# pork belly??



## sudsy9977 (May 8, 2011)

hey so who has some good recipes for bellies?......i wanna make something similar to a dish i had in a restaurant...it was a little square of belly with like an odd apple type gravy.....i can handle the gravy but any tips of getting nice crispy skin and melt in your mouth meat?.....ryan


----------



## mano (May 8, 2011)

Braise it


----------



## 9mmbhp (May 8, 2011)

Not sure about the apple gravy but this might give you some ideas: Siu Yook (Chinese roast pork belly)

Here is a picture from the associated discussion thread:


----------



## MadMel (May 8, 2011)

sudsy9977 said:


> hey so who has some good recipes for bellies?......i wanna make something similar to a dish i had in a restaurant...it was a little square of belly with like an odd apple type gravy.....i can handle the gravy but any tips of getting nice crispy skin and melt in your mouth meat?.....ryan


 
Here's a recipe I use. Its the same product as the one PM9mmbhp gave. A little closer to what the chinese restaurants do here in singapore. Have fun and post pics!!

http://chubbyhubby.net/blog/?p=625

Another recipe you may wanna try is to marinate the slab of pork (Skin on pork belly, Slightly fatty, best if thin layers of fat sandwiched by meat) with 1:1 ratio of white wine and water, garlic, juniper berries, rosemary, thyme,bay leaves, some fennel seeds (All chopped) and salt and some oil. Just enough of the liquid to mix all those together, chuck your pork with those stuff in a vacuum bag and steam at 90 celcius for 3-4 hrs. Remove from the bag, scrap off anything of the chopped stuff that's sticking to it and air dry till you can't feel any moisture on the outside of the skin. Make small, shallow punctures in the skin and pan fry it skin side down till crisp. It can keep refrigerated in the vacuum bag for 1 week or so. This is something more western style.


----------



## JBroida (May 8, 2011)

I always braise mine... sometimes i make kakuni, sometimes i just toss in a little maple syrup with some other stuff. Even apple cider will do. When its done braising, you can spend some time glazing it and let the top crisp up in a broiler a bit

Here's the kakuni recipe i use just for fun:

1-1.5 lbs pork belly

2 cups water
3 tbsp soy sauce
3tbsp cooking sake
1 star anise
1 chunk of ginger about 3/4" cubed
1 long green onion (naga nagi) or 2 scallions
2-2.5 tbsp brown sugar

score skin or fat cap of pork
heat braising pan or pressure cooker and brown pork belly on all sides (deep brown)
toss in sugar and coat pork... caramelize a bit
toss in the rest of the ingredients and scrape up the bottom of the pan to remove bits of sugar
braise for 2.5-3 hours or pressure cook at 15psi for 50 minutes
glaze with braising liquid
eat... i usually eat the 1lb myself


----------



## Tristan (May 8, 2011)

Hi Mel, which restaurant are you currently cooking at? i'm up in Singapore as well, so might head down to grab a meal sometime


----------



## bieniek (May 9, 2011)

Doesn't matter how long you would braise a belly, it won't keep the great texture and will just be tasteless. To preserve the real taste of it and add some extra plus keep it at maximum of its tenderness, just CONFIT it.
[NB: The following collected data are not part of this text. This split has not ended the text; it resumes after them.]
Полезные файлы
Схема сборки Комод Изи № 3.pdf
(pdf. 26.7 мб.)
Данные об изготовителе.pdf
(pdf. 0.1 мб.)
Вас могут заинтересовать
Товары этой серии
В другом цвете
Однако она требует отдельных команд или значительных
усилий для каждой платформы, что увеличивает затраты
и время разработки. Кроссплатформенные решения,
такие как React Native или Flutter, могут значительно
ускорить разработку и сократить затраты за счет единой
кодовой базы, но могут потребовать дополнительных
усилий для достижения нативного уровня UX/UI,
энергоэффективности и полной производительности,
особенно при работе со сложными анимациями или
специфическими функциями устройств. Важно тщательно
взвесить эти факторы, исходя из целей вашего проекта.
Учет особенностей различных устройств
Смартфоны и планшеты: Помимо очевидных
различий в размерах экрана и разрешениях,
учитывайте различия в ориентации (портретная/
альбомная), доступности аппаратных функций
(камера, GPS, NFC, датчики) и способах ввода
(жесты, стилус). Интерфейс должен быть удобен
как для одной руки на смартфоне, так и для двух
Heres how: [i made the dish, we sell it in the bar]

First i take the skin off the belly - if you have whole, i would cut it in half, then press skin side down and by using thin flexible knife i cut the skin out by pressing the knife lightly and do as many strokes as it would require. You will be left with smooth surfae and great presentation later. 

Second step is marinating, and i believe in simple yet real flavours, so i use only garlic onion thyme and rosemary. 
Leave the thyme as it is, pick the rosemary off the sprigs, but no chop, the garlic cut in slices, not too small - similar with onions. Will be easier to pick it up afterwards
I put little oil on cling film, herbs, belly, herbs and i roll it with cling film.
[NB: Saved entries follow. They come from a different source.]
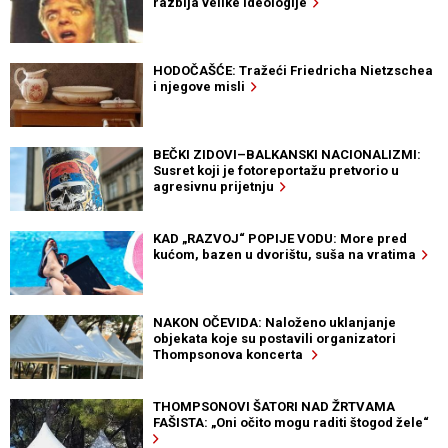
razbija velike ideologije
HODOČAŠĆE: Tražeći Friedricha Nietzschea
i njegove misli
BEČKI ZIDOVI–BALKANSKI NACIONALIZMI:
Susret koji je fotoreportažu pretvorio u
agresivnu prijetnju
KAD „RAZVOJ“ POPIJE VODU: More pred
kućom, bazen u dvorištu, suša na vratima
NAKON OČEVIDA: Naloženo uklanjanje
objekata koje su postavili organizatori
Thompsonova koncerta
THOMPSONOVI ŠATORI NAD ŽRTVAMA
FAŠISTA: „Oni očito mogu raditi štogod žele“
I leave it for 24-48 hours.

Then its time for confit. Oven on 180° C, oil into deep pan/pot. I heat it up until i reach 170C.
Then i pour it over to tray where bellies are, i clean all of the herbs and spices off it, herbs tend to burn in that temperature over long period. 
The oil should cover the belly fully. Then I cover tray and stick it in the oven. Depending on the size i would allow 90 to 120 minutes. 
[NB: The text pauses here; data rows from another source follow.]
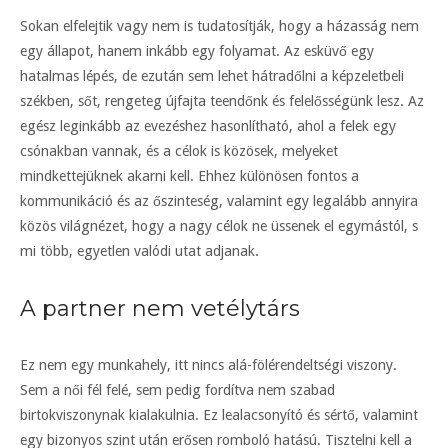
Sokan elfelejtik vagy nem is tudatosítják, hogy a házasság nem
egy állapot, hanem inkább egy folyamat. Az esküvő egy
hatalmas lépés, de ezután sem lehet hátradőlni a képzeletbeli
székben, sőt, rengeteg újfajta teendőnk és felelősségünk lesz. Az
egész leginkább az evezéshez hasonlítható, ahol a felek egy
csónakban vannak, és a célok is közösek, melyeket
mindkettejüknek akarni kell. Ehhez különösen fontos a
kommunikáció és az őszinteség, valamint egy legalább annyira
közös világnézet, hogy a nagy célok ne üssenek el egymástól, s
mi több, egyetlen valódi utat adjanak.
A partner nem vetélytárs
Ez nem egy munkahely, itt nincs alá-fölérendeltségi viszony.
Sem a női fél felé, sem pedig fordítva nem szabad
birtokviszonynak kialakulnia. Ez lealacsonyító és sértő, valamint
egy bizonyos szint után erősen romboló hatású. Tisztelni kell a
When pierced by knife should make feel like soft butter. 
Then i cool it down, then cut portions, and then when order comes i use red hot pan, no oil, just stick piece of belly fat side down, throw in spring of rosemary and off it goes to oven for reheating.
What you dont use, you just store in the oil - thats the whole idea of confit, isnt it? 
Dont be affraid of the meat to fatty or lazy flavour, it wont be 

Enjoy


----------



## MadMel (May 9, 2011)

Tristan said:


> Hi Mel, which restaurant are you currently cooking at? i'm up in Singapore as well, so might head down to grab a meal sometime


 
Hi, currently working all around town doing part time work lol. Used to work full time at L'Angolo at Maxwell Chambers. Finding part time a better use of time as I get exposure to more cuisine styles cos i'm going overseas for studies next Feb 
Where'r u staying and what kind of food do you like? Maybe i can recommend some good places 

The confit is a great idea. I may try it out sometime haha. No Bay leaves in the marination? You could use a zip-lock bag for the marinating and suck out all the air with a straw. I thing it would make less of a mess that way but it's my opinion


----------



## Tristan (May 9, 2011)

This is Singapore man... everything is within reach =) Actually I have been lazy lately and just going to the same few places. Been itching to try out a few new places with interesting cuisine. I like almost all fare - favs being italian, french, ***, chinese, chinese fusion (former club chinois by su ser if I spelt it right). Town is typically where I end up in 2 times a week.

Let me know if you've been back in the kitchens and you still have strong vibes that it will be a good place to visit for food quality and taste.


----------